This is Proof of Concept for creating a Data Pipeline with Delta Lake using Medallion architecture.
Create a dashboard to Analyze Orders History for an online clothing store that sells a wide range of fashion brands. The dashboard will be used to inform purchasing behavior and ensure that the company has enough inventory to meet demand for upcoming holiday season.
Medium
- Databricks Data Platform (Community Edition)
- PySpark
- SparkSQL
Orders and Inventory data for Online clothing store
********************************* Bronze Layer ***********************************
- Upload JSON files for Orders data to DBFS: ORDERS_RAW_PART_001.json, ORDERS_RAW_PART_002.json, ORDERS_RAW_PART_003.json, ORDERS_RAW_PART_004.json
- Load the JSON files into a dataframe (orders_raw_df)
- Create delta tabe (orders_raw) from the dataframe (orders_raw_df)
- Upload JSON files for Inventory data to DBFS: INVENTORY.json
- Load the JSON file into a dataframe (inventory_df)
- Create delta tabe (inventory) from the dataframe (inventory_df)
********************************* Silver Layer ***********************************
- Read delta table (orders_raw) into a new dataframe (orders_silver_df)
- Update data type of column order_date in dataframe, orders_silver_df.
- Drop rows with null values in the dataframe.
- Add a calculated column, total_order (total_order = quantity * unit_price)
- Create a new delta table (orders_silver)
********************************* Gold Layer *************************************
- Compute below KPIs and create new delta tables for each of the KPIs.
- Quantity sold by Country
- Sales by Category
- Top 5 Popular Brands
********************************* BI *********************************************
- Create visuals for each of the delta tables.
- Create a dashboard out of the above visuals.
********************************* Bronze Layer ***********************************
- Update data in orders_raw table using merge.

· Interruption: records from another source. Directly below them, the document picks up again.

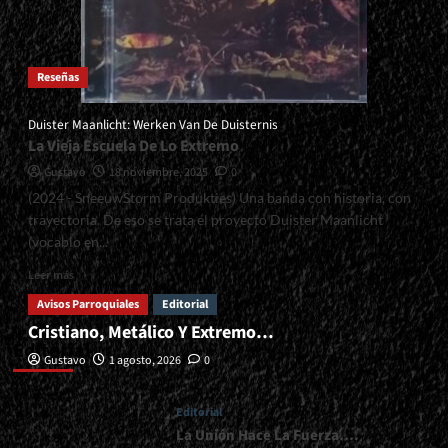
Reseñas
Duister Maanlicht: Werken Van De Duisternis
La Vieja Escuela De Lo Extremo
Gustavo
18 noviembre, 2025
0
(2024 - SneeuwStorm Produkties) Una banda con historia, con
trayectoria. De eso se trata el proyecto Duister Maanlicht
(vocablo en...
Read
Leer más
more
Avisos Parroquiales
Editorial
about
Cristiano, Metálico Y Extremo…
<small>Duister
Editorial
Maanlicht:
Gustavo
1 agosto, 2026
0
Werken
Van
De
Editorial
Duisternis<span>
La Unión Hace La Fuerza….
|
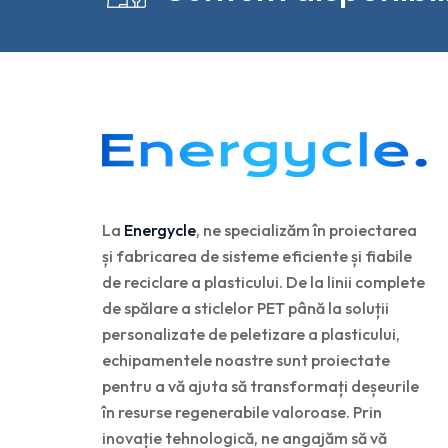
La
Energycle
, ne specializăm în proiectarea
și fabricarea de sisteme eficiente și fiabile
de reciclare a plasticului. De la linii complete
de spălare a sticlelor PET până la soluții
personalizate de peletizare a plasticului,
echipamentele noastre sunt proiectate
pentru a vă ajuta să transformați deșeurile
în resurse regenerabile valoroase. Prin
inovație tehnologică, ne angajăm să vă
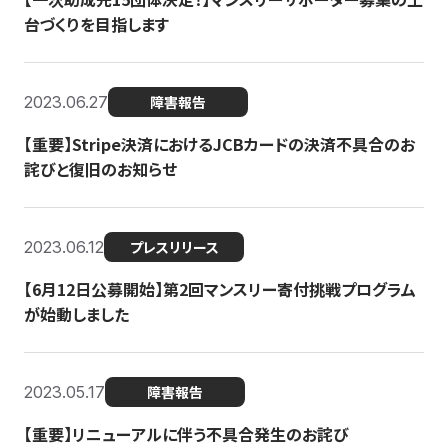
台づくりを目指します
2023.06.27
障害報告
【重要】Stripe決済におけるJCBカードの決済不具合のお
詫びと復旧のお知らせ
2023.06.12
プレスリリース
【6月12日公募開始】第2回マンスリー寄付挑戦プログラム
が始動しました
2023.05.17
障害報告
【重要】リニューアルに伴う不具合発生のお詫び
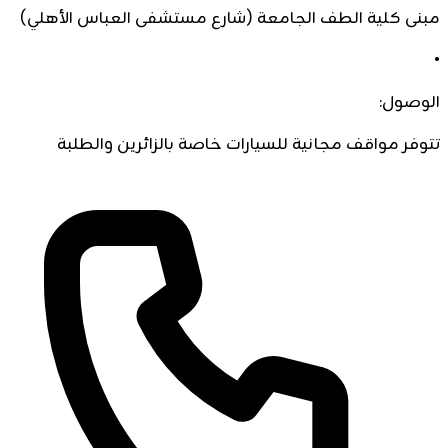
مبنى كلية الطف الجامعة (شارع مستشفى العباس الأهلي)
•
الوصول:
تتوفر مواقف مجانية للسيارات خاصة بالزائرين والطلبة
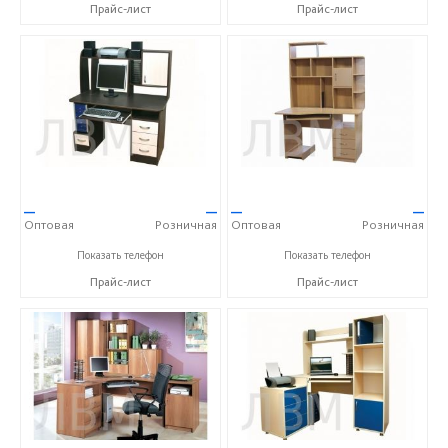
Прайс-лист
Прайс-лист
—
—
—
—
Оптовая
Розничная
Оптовая
Розничная
+7 (900) 023-00-11
+7 (900) 023-00-11
Показать телефон
Показать телефон
Прайс-лист
Прайс-лист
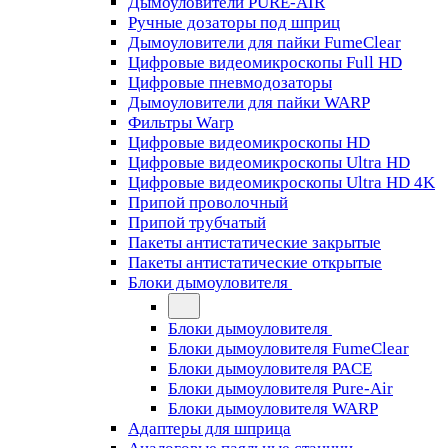
Дымоуловители PURE-AIR
Ручные дозаторы под шприц
Дымоуловители для пайки FumeClear
Цифровые видеомикроскопы Full HD
Цифровые пневмодозаторы
Дымоуловители для пайки WARP
Фильтры Warp
Цифровые видеомикроскопы HD
Цифровые видеомикроскопы Ultra HD
Цифровые видеомикроскопы Ultra HD 4K
Припой проволочный
Припой трубчатый
Пакеты антистатические закрытые
Пакеты антистатические открытые
Блоки дымоуловителя
Блоки дымоуловителя
Блоки дымоуловителя FumeClear
Блоки дымоуловителя PACE
Блоки дымоуловителя Pure-Air
Блоки дымоуловителя WARP
Адаптеры для шприца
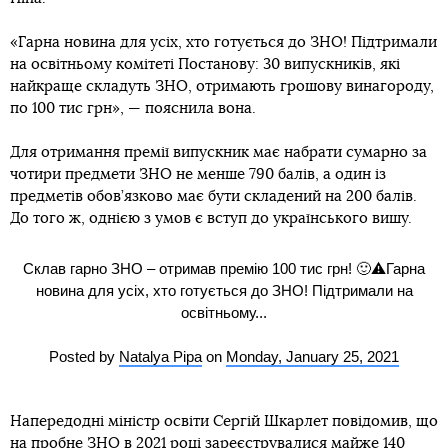
«Гарна новина для усіх, хто готується до ЗНО! Підтримали
на освітньому комітеті Постанову: 30 випускників, які
найкраще складуть ЗНО, отримають грошову винагороду,
по 100 тис грн», — пояснила вона.
Для отримання премії випускник має набрати сумарно за
чотири предмети ЗНО не менше 790 балів, а один із
предметів обов’язково має бути складений на 200 балів.
До того ж, однією з умов є вступ до українського вишу.
Склав гарно ЗНО – отримав премію 100 тис грн! 🙂⚠️Гарна
новина для усіх, хто готується до ЗНО! Підтримали на
освітньому...
Posted by
Natalya Pipa
on
Monday, January 25, 2021
Напередодні міністр освіти Сергій Шкарлет повідомив, що
на пробне ЗНО в 2021 році зареєструвалися майже 140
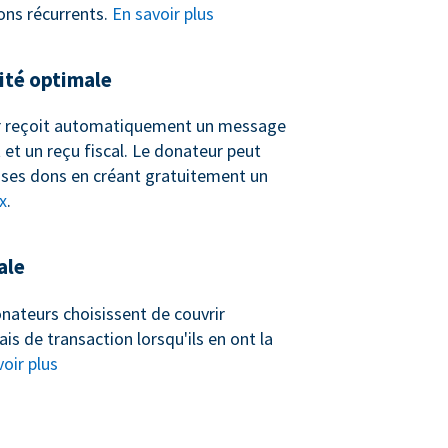
ons récurrents.
En savoir plus
té optimale
 reçoit automatiquement un message
et un reçu fiscal. Le donateur peut
ses dons en créant gratuitement un
x
.
ale
nateurs choisissent de couvrir
ais de transaction lorsqu'ils en ont la
oir plus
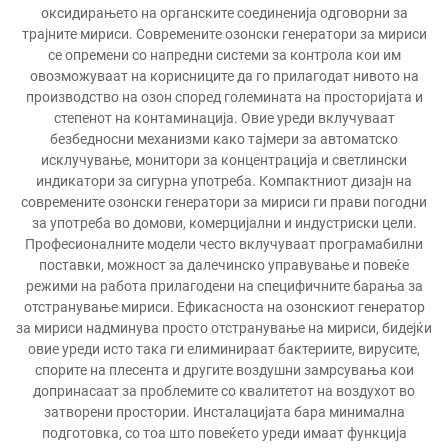
оксидирањето на органските соединенија одговорни за
трајните мириси. Современите озонски генератори за мириси
се опремени со напредни системи за контрола кои им
овозможуваат на корисниците да го прилагодат нивото на
производство на озон според големината на просторијата и
степенот на контаминација. Овие уреди вклучуваат
безбедносни механизми како тајмери за автоматско
исклучување, монитори за концентрација и светлински
индикатори за сигурна употреба. Компактниот дизајн на
современите озонски генератори за мириси ги прави погодни
за употреба во домови, комерцијални и индустриски цели.
Професионалните модели често вклучуваат програмабилни
поставки, можност за далечинско управување и повеќе
режими на работа прилагодени на специфичните барања за
отстранување мириси. Ефикасноста на озонскиот генератор
за мириси надминува просто отстранување на мириси, бидејќи
овие уреди исто така ги елиминираат бактериите, вирусите,
спорите на плесента и другите воздушни замрсувања кои
допринасаат за проблемите со квалитетот на воздухот во
затворени простории. Инсталацијата бара минимална
подготовка, со тоа што повеќето уреди имаат функција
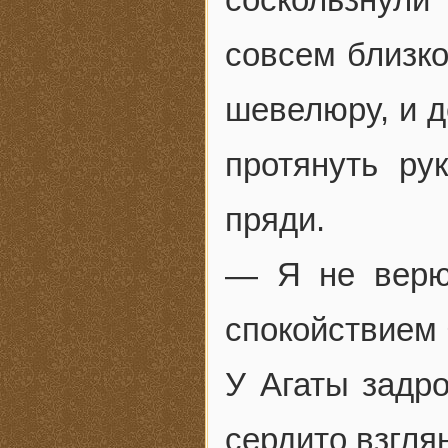
совсем близко
шевелюру, и д
протянуть ру
пряди.
— Я не верю
спокойствием 
У Агаты задро
сердито взгля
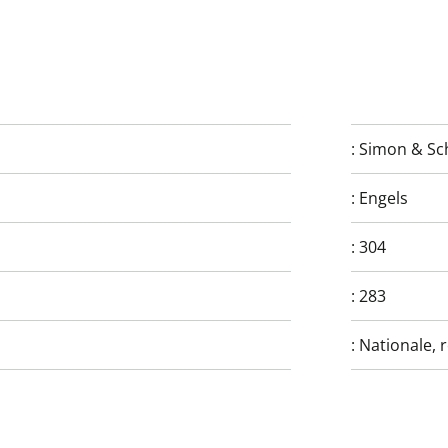
:
Simon & Sc
:
Engels
:
304
:
283
:
Nationale, 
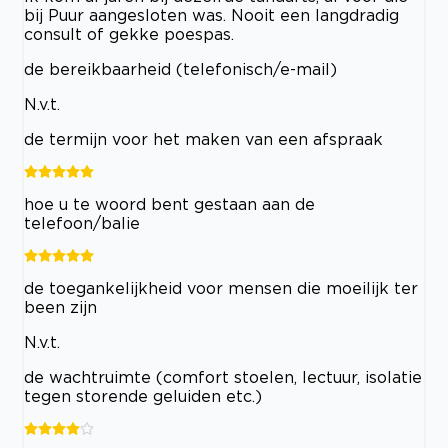
bij Puur aangesloten was. Nooit een langdradig
consult of gekke poespas.
de bereikbaarheid (telefonisch/e-mail)
N.v.t.
de termijn voor het maken van een afspraak
hoe u te woord bent gestaan aan de
telefoon/balie
de toegankelijkheid voor mensen die moeilijk ter
been zijn
N.v.t.
de wachtruimte (comfort stoelen, lectuur, isolatie
tegen storende geluiden etc.)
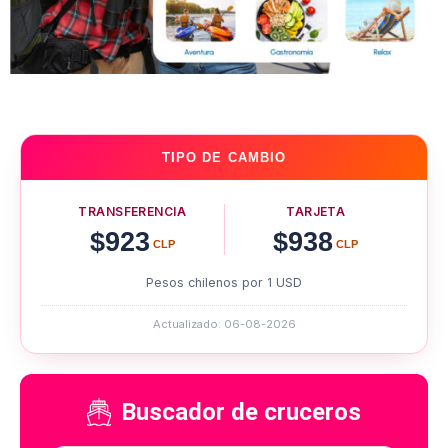
TIPO DE CAMBIO
TRANSFERENCIA
TARJETA
$923
$938
CLP
CLP
Pesos chilenos por 1 USD
Actualizado: 06-08-2026
Buscador de cruceros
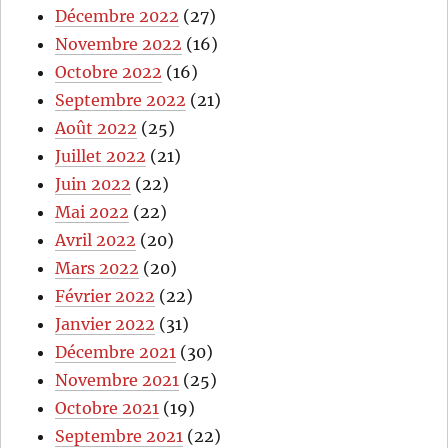
Décembre 2022
(27)
Novembre 2022
(16)
Octobre 2022
(16)
Septembre 2022
(21)
Août 2022
(25)
Juillet 2022
(21)
Juin 2022
(22)
Mai 2022
(22)
Avril 2022
(20)
Mars 2022
(20)
Février 2022
(22)
Janvier 2022
(31)
Décembre 2021
(30)
Novembre 2021
(25)
Octobre 2021
(19)
Septembre 2021
(22)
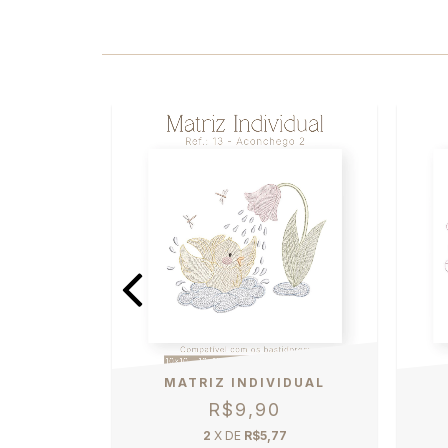
DUAL -
MATRIZ INDIVIDUAL
01
R$9,90
2
X DE
R$5,77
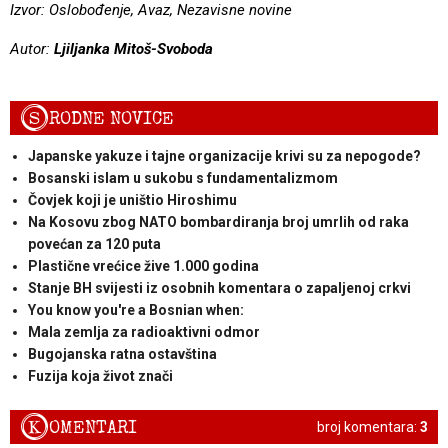
Izvor: Oslobođenje, Avaz, Nezavisne novine
Autor:
Ljiljanka Mitoš-Svoboda
S
RODNE NOVICE
Japanske yakuze i tajne organizacije krivi su za nepogode?
Bosanski islam u sukobu s fundamentalizmom
Čovjek koji je uništio Hiroshimu
Na Kosovu zbog NATO bombardiranja broj umrlih od raka
povećan za 120 puta
Plastične vrećice žive 1.000 godina
Stanje BH svijesti iz osobnih komentara o zapaljenoj crkvi
You know you're a Bosnian when:
Mala zemlja za radioaktivni odmor
Bugojanska ratna ostavština
Fuzija koja život znači
K
OMENTARI
broj komentara:
3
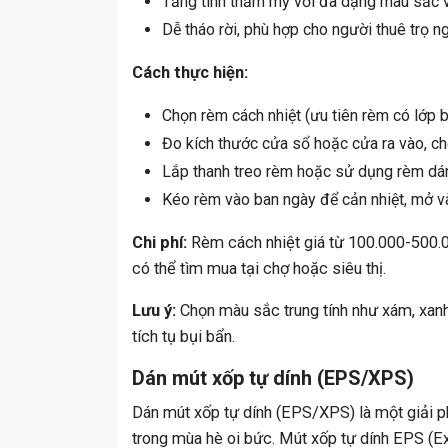
Tăng tính thẩm mỹ với đa dạng màu sắc v
Dễ tháo rời, phù hợp cho người thuê trọ n
Cách thực hiện:
Chọn rèm cách nhiệt (ưu tiên rèm có lớp 
Đo kích thước cửa sổ hoặc cửa ra vào, ch
Lắp thanh treo rèm hoặc sử dụng rèm dá
Kéo rèm vào ban ngày để cản nhiệt, mở và
Chi phí:
Rèm cách nhiệt giá từ 100.000-500.00
có thể tìm mua tại chợ hoặc siêu thị.
Lưu ý:
Chọn màu sắc trung tính như xám, xanh 
tích tụ bụi bẩn.
Dán mút xốp tự dính (EPS/XPS)
Dán mút xốp tự dính (EPS/XPS) là một giải p
trong mùa hè oi bức. Mút xốp tự dính EPS (E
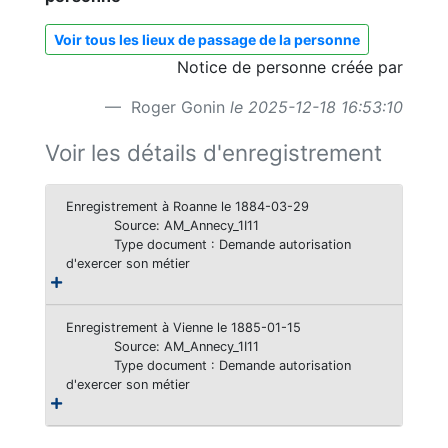
Voir tous les lieux de passage de la personne
Notice de personne créée par
Roger Gonin
le 2025-12-18 16:53:10
Voir les détails d'enregistrement
Enregistrement à Roanne le 1884-03-29
Source: AM_Annecy_1I11
Type document : Demande autorisation
d'exercer son métier
Enregistrement à Vienne le 1885-01-15
Source: AM_Annecy_1I11
Type document : Demande autorisation
d'exercer son métier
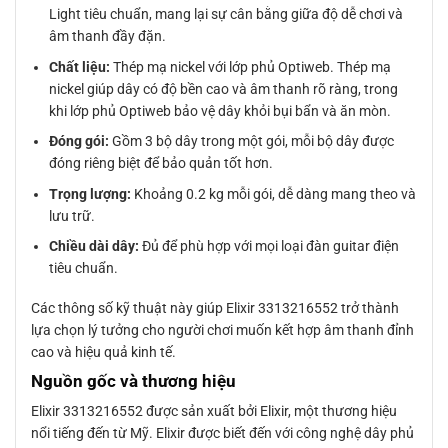
Light tiêu chuẩn, mang lại sự cân bằng giữa độ dễ chơi và
âm thanh đầy đặn.
Chất liệu:
Thép mạ nickel với lớp phủ Optiweb. Thép mạ
nickel giúp dây có độ bền cao và âm thanh rõ ràng, trong
khi lớp phủ Optiweb bảo vệ dây khỏi bụi bẩn và ăn mòn.
Đóng gói:
Gồm 3 bộ dây trong một gói, mỗi bộ dây được
đóng riêng biệt để bảo quản tốt hơn.
Trọng lượng:
Khoảng 0.2 kg mỗi gói, dễ dàng mang theo và
lưu trữ.
Chiều dài dây:
Đủ để phù hợp với mọi loại đàn guitar điện
tiêu chuẩn.
Các thông số kỹ thuật này giúp Elixir 3313216552 trở thành
lựa chọn lý tưởng cho người chơi muốn kết hợp âm thanh đỉnh
cao và hiệu quả kinh tế.
Nguồn gốc và thương hiệu
Elixir 3313216552 được sản xuất bởi Elixir, một thương hiệu
nổi tiếng đến từ Mỹ. Elixir được biết đến với công nghệ dây phủ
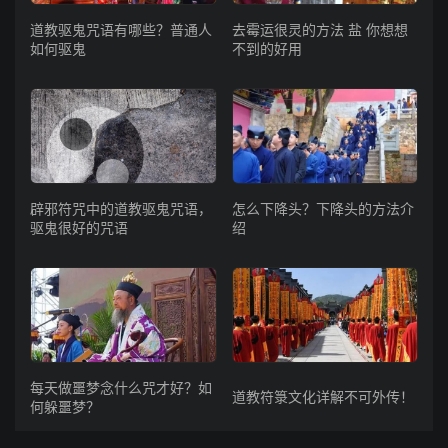
道教驱鬼咒语有哪些？普通人
去霉运很灵的方法 盐 你想想
如何驱鬼
不到的好用
辟邪符咒中的道教驱鬼咒语，
怎么下降头？下降头的方法介
驱鬼很好的咒语
绍
每天做噩梦念什么咒才好？如
道教符箓文化详解不可外传！
何躲噩梦？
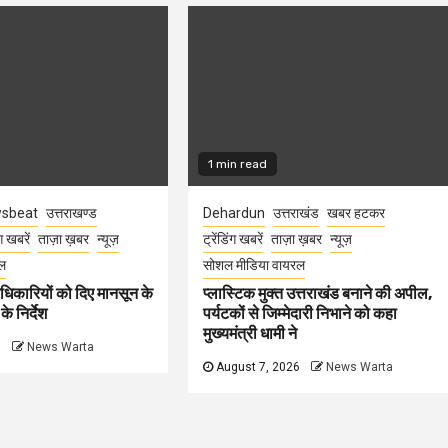
1 min read
sbeat
उत्तराखण्ड
Dehardun
उत्तराखंड
खबर हटकर
ंग खबरें
ताज़ा ख़बर
न्यूज़
ट्रेंडिंग खबरें
ताज़ा ख़बर
न्यूज़
ल
सोशल मीडिया वायरल
धिकारियों को दिए मानसून के
प्लास्टिक मुक्त उत्तराखंड बनाने की अपील,
े निर्देश
पर्यटकों से जिम्मेदारी निभाने को कहा
मुख्यमंत्री धामी ने
6
News Warta
August 7, 2026
News Warta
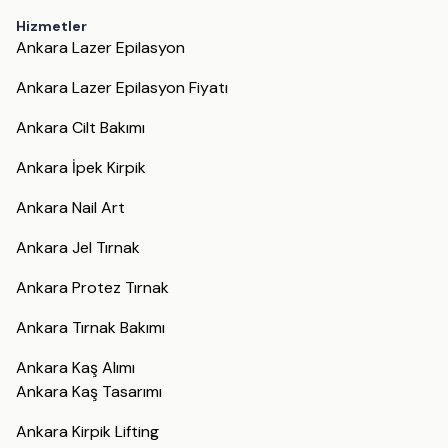
Hizmetler
Ankara Lazer Epilasyon
Ankara Lazer Epilasyon Fiyatı
Ankara Cilt Bakımı
Ankara İpek Kirpik
Ankara Nail Art
Ankara Jel Tırnak
Ankara Protez Tırnak
Ankara Tırnak Bakımı
Ankara Kaş Alımı
Ankara Kaş Tasarımı
Ankara Kirpik Lifting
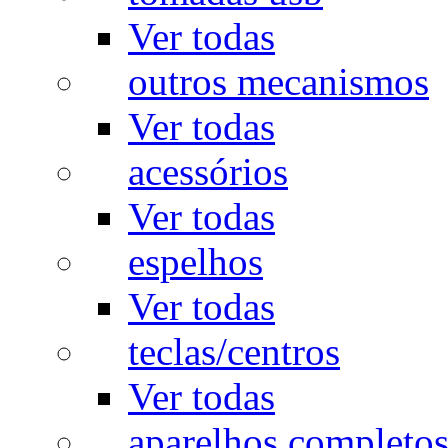
Ver todas
outros mecanismos
Ver todas
acessórios
Ver todas
espelhos
Ver todas
teclas/centros
Ver todas
aparelhos completo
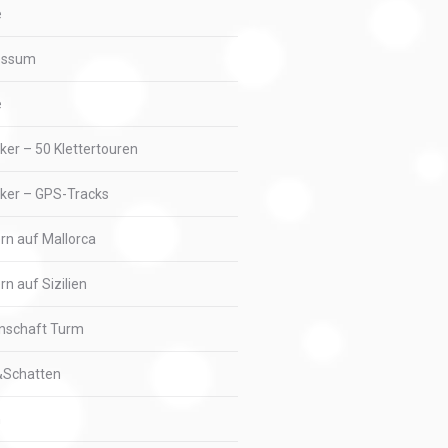
e
essum
e
iker – 50 Klettertouren
iker – GPS-Tracks
ern auf Mallorca
rn auf Sizilien
nschaft Turm
&Schatten
n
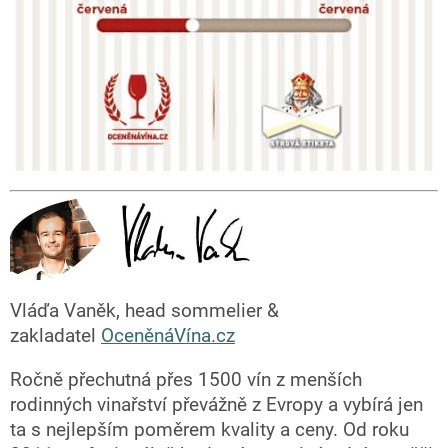
Vláďa Vaněk, head sommelier &
zakladatel
OceněnáVína.cz
Ročně přechutná přes 1500 vín z menších
rodinných vinařství převážně z Evropy a vybírá jen
ta s nejlepším poměrem kvality a ceny. Od roku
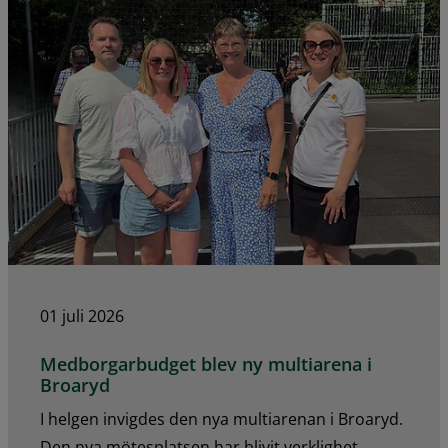
01 juli 2026
Medborgarbudget blev ny multiarena i
Broaryd
I helgen invigdes den nya multiarenan i Broaryd.
Den nya mötesplatsen har blivit verklighet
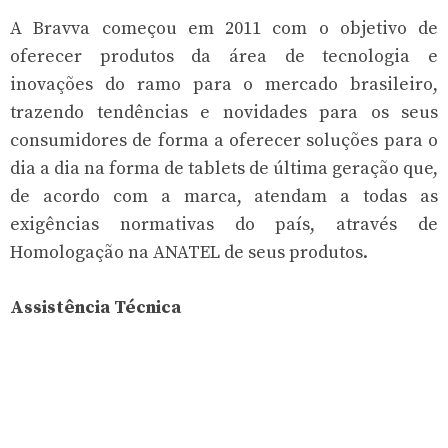
A Bravva começou em 2011 com o objetivo de
oferecer produtos da área de tecnologia e
inovações do ramo para o mercado brasileiro,
trazendo tendências e novidades para os seus
consumidores de forma a oferecer soluções para o
dia a dia na forma de tablets de última geração que,
de acordo com a marca, atendam a todas as
exigências normativas do país, através de
Homologação na ANATEL de seus produtos.
Assistência Técnica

Upload JSON file to DBFS: UPDATE_ORDERS_RAW.json
- Load the JSON file into a dataframe (update_orders_df)
- Create a seperate dataframe (delta_orders_raw) out of orders_raw table.
- Merge two tables: orders_raw (alias to delta_orders_raw) and UpdateOrders (alias to update_orders_df)
********************************* Gold Layer *************************************
- Compute below KPI and create new delta table for it.
- Low Stock or Out of Stock items
- Group all orders from orders_silver table based on brand, color, product_name and size and add qty_sold (sum(quantity)).
- Join the result with inventory table using inner join on brand, prodyct_name, color and size.
- Add calculated column qty_left_stock as (stock - qty_sold)
- Filter out cancelled orders
- Keep only items with qty_left_stock < 20
- Sort the result by qty_left_stock in ascending order.
********************************* BI *********************************************
- Create visual for the above delta table.
- Add the visual to dashboard.